# [Data extracts]
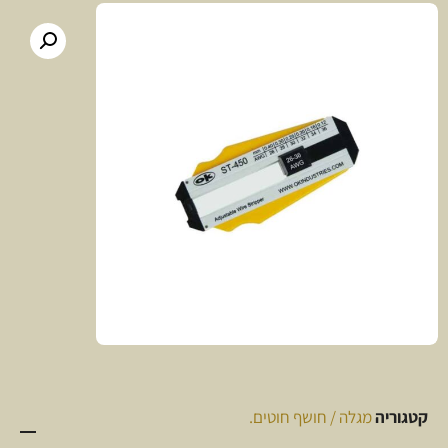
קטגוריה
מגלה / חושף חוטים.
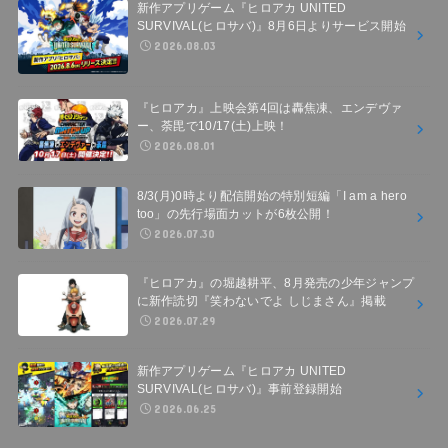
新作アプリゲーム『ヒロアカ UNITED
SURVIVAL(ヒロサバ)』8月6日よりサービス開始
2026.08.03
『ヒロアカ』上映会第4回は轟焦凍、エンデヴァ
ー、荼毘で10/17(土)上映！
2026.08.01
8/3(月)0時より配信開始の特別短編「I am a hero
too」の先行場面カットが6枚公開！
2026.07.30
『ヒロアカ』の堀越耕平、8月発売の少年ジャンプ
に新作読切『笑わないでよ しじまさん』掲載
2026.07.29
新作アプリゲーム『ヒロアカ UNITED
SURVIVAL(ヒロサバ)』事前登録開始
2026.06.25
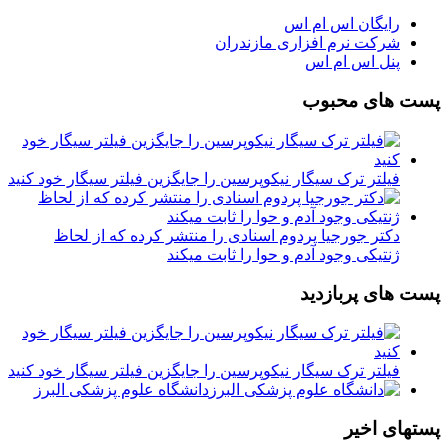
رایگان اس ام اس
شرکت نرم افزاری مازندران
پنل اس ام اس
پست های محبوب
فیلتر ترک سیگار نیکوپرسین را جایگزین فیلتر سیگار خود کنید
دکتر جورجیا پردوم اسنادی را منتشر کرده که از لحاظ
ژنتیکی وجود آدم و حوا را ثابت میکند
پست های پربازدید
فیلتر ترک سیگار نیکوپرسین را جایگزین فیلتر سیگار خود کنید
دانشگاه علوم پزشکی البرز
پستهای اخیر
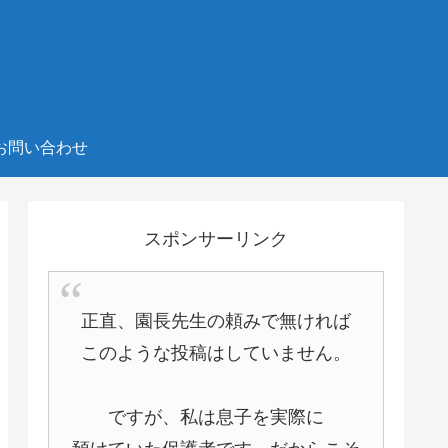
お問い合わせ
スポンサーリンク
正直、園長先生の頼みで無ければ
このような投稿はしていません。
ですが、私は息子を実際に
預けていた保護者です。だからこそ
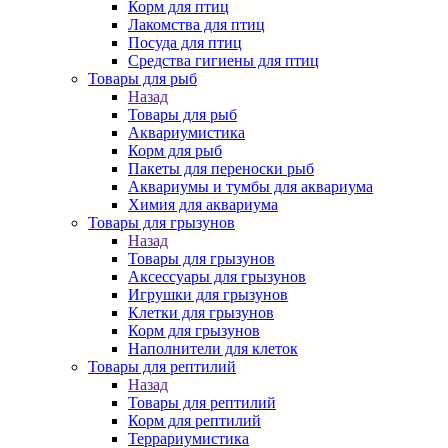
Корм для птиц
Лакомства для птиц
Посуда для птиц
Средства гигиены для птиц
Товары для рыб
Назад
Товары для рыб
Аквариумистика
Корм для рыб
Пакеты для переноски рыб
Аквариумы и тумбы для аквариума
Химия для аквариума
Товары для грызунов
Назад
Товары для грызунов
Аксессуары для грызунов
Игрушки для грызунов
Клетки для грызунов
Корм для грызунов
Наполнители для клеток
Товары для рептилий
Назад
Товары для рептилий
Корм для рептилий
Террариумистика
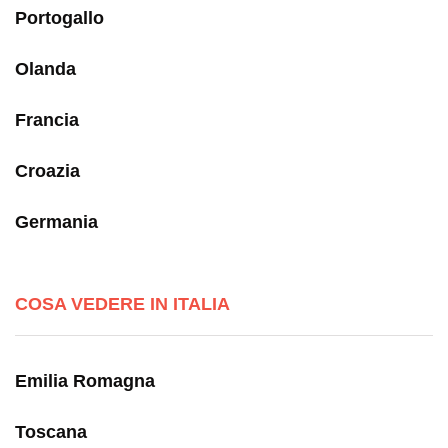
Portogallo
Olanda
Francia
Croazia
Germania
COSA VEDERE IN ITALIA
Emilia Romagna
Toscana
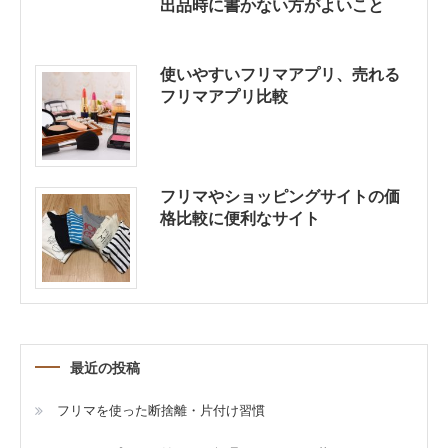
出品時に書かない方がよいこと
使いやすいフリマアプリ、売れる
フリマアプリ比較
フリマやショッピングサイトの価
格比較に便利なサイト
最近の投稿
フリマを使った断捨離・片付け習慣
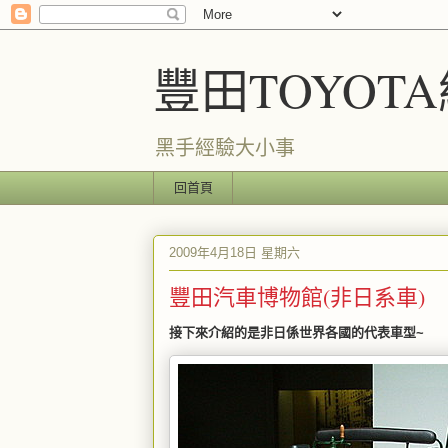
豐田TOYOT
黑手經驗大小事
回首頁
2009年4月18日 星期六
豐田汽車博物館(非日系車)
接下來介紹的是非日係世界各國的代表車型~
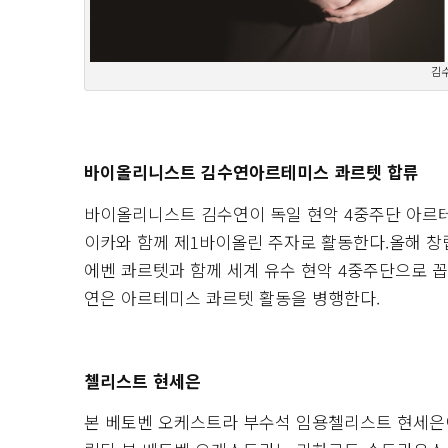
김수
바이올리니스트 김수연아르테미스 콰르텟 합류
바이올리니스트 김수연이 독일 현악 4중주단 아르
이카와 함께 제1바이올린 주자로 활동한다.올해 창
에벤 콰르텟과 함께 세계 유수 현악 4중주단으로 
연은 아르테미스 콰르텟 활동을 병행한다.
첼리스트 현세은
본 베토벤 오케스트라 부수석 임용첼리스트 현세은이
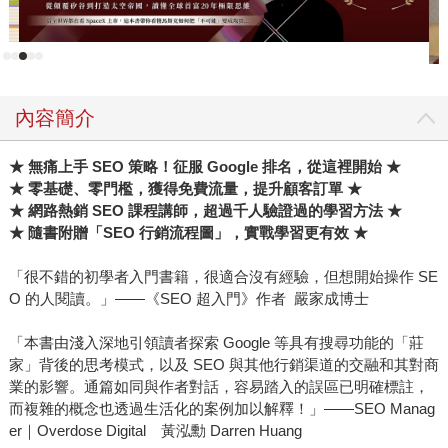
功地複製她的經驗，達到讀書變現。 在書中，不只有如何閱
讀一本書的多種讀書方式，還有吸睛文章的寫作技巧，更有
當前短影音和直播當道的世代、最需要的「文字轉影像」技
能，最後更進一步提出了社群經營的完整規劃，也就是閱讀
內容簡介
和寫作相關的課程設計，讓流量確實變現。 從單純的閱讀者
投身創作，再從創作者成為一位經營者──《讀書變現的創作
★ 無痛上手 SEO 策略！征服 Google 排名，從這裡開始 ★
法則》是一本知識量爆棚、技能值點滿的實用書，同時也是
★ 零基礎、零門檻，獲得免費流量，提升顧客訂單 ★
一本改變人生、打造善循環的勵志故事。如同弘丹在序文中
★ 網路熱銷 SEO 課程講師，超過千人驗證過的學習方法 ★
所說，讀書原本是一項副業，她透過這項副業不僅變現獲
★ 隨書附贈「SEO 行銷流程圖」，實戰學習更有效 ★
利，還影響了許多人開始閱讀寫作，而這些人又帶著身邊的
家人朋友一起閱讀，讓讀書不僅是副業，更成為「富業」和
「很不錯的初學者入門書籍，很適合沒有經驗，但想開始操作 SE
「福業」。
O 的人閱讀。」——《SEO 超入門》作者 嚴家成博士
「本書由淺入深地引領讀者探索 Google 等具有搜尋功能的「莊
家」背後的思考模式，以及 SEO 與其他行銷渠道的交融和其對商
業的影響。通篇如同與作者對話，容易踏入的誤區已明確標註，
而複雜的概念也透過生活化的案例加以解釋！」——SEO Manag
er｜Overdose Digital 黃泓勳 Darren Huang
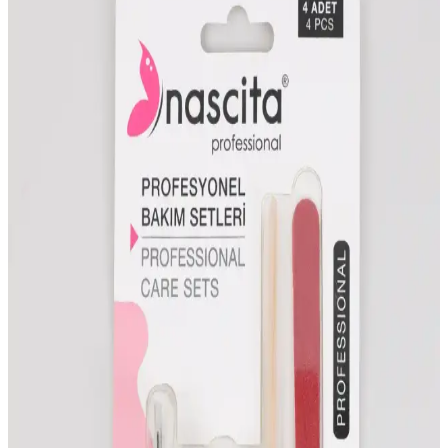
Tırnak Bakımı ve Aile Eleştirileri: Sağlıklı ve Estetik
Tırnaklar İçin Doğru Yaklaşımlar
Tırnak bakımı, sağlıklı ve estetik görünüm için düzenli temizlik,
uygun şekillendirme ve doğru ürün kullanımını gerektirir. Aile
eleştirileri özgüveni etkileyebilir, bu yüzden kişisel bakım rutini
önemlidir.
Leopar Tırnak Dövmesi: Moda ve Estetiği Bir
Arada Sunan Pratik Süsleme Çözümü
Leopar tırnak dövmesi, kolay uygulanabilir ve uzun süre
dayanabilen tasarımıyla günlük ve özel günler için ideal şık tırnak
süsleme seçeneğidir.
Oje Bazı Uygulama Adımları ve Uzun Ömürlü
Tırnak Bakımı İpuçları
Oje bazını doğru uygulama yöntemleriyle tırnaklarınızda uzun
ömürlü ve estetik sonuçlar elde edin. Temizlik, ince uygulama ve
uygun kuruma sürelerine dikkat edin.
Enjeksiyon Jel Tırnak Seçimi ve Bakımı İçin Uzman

---

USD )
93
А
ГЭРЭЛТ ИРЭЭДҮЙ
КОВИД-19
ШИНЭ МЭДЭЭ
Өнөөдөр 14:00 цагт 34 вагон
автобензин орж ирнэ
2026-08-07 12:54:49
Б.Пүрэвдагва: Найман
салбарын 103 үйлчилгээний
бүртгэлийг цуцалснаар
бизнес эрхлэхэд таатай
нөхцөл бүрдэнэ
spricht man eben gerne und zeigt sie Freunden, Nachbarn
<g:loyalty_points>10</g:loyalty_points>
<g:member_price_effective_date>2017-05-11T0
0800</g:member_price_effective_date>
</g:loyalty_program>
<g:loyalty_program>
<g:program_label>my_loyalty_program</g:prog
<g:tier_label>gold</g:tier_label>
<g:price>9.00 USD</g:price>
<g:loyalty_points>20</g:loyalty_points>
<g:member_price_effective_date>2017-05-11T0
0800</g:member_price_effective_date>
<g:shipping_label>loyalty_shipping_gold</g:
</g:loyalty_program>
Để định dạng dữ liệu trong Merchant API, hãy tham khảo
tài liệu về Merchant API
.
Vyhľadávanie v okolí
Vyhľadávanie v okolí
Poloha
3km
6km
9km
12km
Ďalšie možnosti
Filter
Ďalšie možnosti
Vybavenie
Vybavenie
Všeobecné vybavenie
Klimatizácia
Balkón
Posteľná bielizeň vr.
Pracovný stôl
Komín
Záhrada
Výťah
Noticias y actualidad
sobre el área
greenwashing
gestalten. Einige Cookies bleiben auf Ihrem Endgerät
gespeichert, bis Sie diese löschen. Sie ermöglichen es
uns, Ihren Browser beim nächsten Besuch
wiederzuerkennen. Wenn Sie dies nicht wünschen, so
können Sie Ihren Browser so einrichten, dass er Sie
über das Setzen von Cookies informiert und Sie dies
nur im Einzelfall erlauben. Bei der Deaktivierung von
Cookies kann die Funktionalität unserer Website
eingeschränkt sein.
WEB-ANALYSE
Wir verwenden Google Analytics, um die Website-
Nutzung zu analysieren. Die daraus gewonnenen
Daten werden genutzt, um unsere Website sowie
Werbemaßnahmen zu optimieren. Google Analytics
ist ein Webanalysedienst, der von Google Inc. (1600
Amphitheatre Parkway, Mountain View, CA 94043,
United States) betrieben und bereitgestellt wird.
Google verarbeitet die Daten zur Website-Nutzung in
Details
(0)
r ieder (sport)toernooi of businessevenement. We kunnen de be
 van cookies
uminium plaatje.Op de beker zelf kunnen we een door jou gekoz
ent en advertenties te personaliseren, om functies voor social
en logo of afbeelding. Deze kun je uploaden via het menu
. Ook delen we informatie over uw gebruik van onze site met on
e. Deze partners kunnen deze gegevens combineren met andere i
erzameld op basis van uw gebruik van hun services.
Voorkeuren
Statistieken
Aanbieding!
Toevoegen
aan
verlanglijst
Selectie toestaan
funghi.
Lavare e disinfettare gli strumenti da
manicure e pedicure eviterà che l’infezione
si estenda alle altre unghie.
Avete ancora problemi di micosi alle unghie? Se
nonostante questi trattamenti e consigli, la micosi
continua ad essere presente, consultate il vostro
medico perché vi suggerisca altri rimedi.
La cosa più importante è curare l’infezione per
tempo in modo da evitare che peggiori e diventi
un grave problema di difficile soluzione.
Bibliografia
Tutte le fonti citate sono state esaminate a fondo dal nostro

==

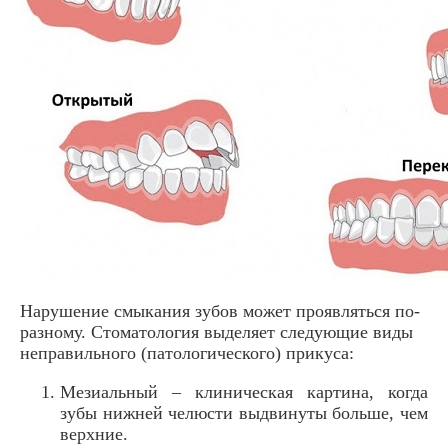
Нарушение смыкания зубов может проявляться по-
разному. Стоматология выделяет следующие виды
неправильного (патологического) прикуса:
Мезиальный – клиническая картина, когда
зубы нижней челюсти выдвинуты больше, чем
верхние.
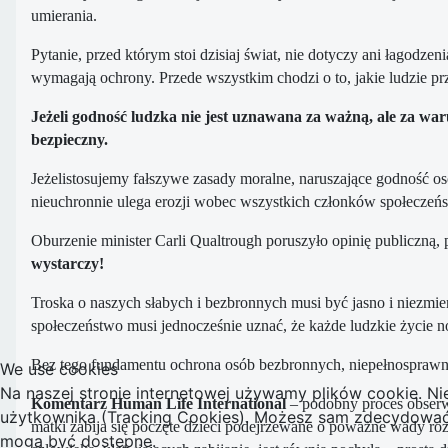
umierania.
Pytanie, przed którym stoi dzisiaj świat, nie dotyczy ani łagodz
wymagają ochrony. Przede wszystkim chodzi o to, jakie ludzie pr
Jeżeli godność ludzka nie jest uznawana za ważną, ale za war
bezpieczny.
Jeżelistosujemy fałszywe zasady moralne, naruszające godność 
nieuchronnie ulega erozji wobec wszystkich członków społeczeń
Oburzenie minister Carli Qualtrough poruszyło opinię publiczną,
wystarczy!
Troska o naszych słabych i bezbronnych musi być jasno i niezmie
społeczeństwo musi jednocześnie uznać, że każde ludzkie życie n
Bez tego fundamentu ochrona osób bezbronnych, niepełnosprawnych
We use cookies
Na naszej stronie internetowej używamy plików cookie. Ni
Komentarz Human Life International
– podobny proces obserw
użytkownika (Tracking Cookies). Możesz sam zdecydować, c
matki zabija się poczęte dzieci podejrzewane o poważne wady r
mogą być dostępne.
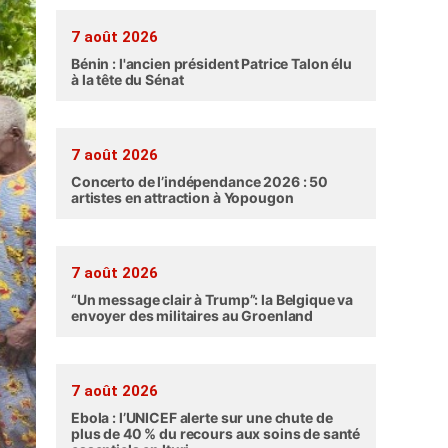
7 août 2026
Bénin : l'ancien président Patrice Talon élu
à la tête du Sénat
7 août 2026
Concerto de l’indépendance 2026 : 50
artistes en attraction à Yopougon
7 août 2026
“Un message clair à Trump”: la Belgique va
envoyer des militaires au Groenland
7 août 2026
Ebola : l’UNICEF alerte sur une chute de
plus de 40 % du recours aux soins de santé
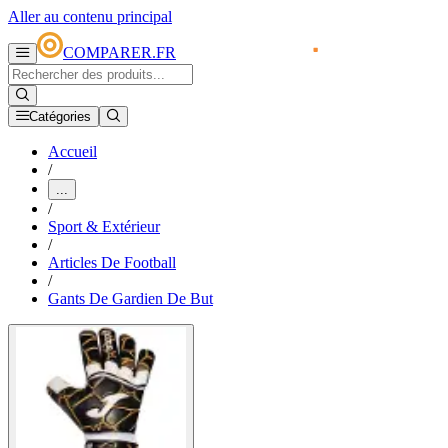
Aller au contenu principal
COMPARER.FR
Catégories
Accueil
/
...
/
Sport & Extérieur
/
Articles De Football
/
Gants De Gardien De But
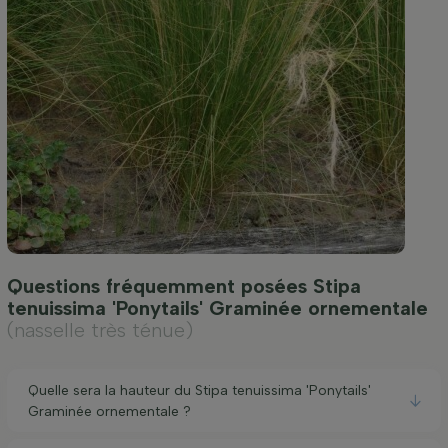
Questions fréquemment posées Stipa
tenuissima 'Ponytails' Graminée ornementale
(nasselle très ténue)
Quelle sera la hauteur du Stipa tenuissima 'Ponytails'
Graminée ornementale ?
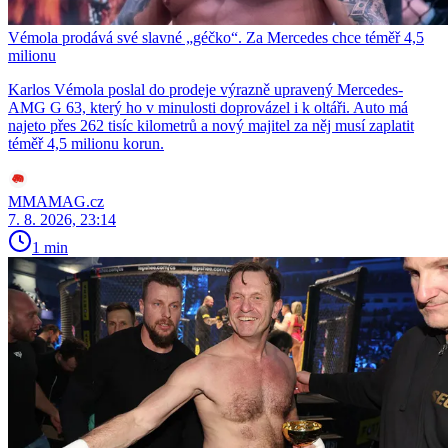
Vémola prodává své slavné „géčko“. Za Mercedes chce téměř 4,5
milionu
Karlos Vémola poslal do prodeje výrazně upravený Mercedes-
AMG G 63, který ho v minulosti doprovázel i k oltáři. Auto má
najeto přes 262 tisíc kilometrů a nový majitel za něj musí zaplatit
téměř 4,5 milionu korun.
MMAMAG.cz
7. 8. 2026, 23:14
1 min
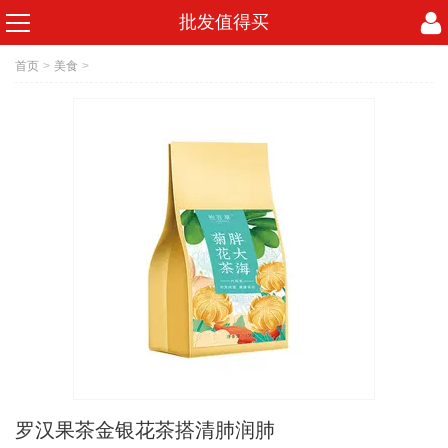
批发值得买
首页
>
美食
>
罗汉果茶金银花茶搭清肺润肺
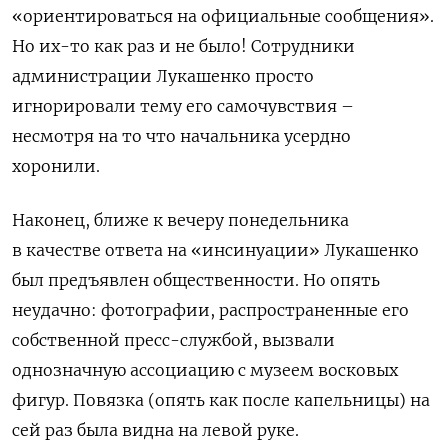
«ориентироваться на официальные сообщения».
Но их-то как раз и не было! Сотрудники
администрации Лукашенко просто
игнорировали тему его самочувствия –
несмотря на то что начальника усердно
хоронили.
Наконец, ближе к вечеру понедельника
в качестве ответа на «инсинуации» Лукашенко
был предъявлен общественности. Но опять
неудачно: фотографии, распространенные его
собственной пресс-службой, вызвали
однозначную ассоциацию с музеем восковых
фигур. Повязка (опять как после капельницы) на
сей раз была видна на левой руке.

# [What you should do]
Please reproduce exactly the lines in the listing above from the one containing "был предъявлен общественности. Но опять" through the one containing "сей раз была видна на левой руке.", both included, and nothing more.

# [Task answer]
был предъявлен общественности. Но опять
неудачно: фотографии, распространенные его
собственной пресс-службой, вызвали
однозначную ассоциацию с музеем восковых
фигур. Повязка (опять как после капельницы) на
сей раз была видна на левой руке.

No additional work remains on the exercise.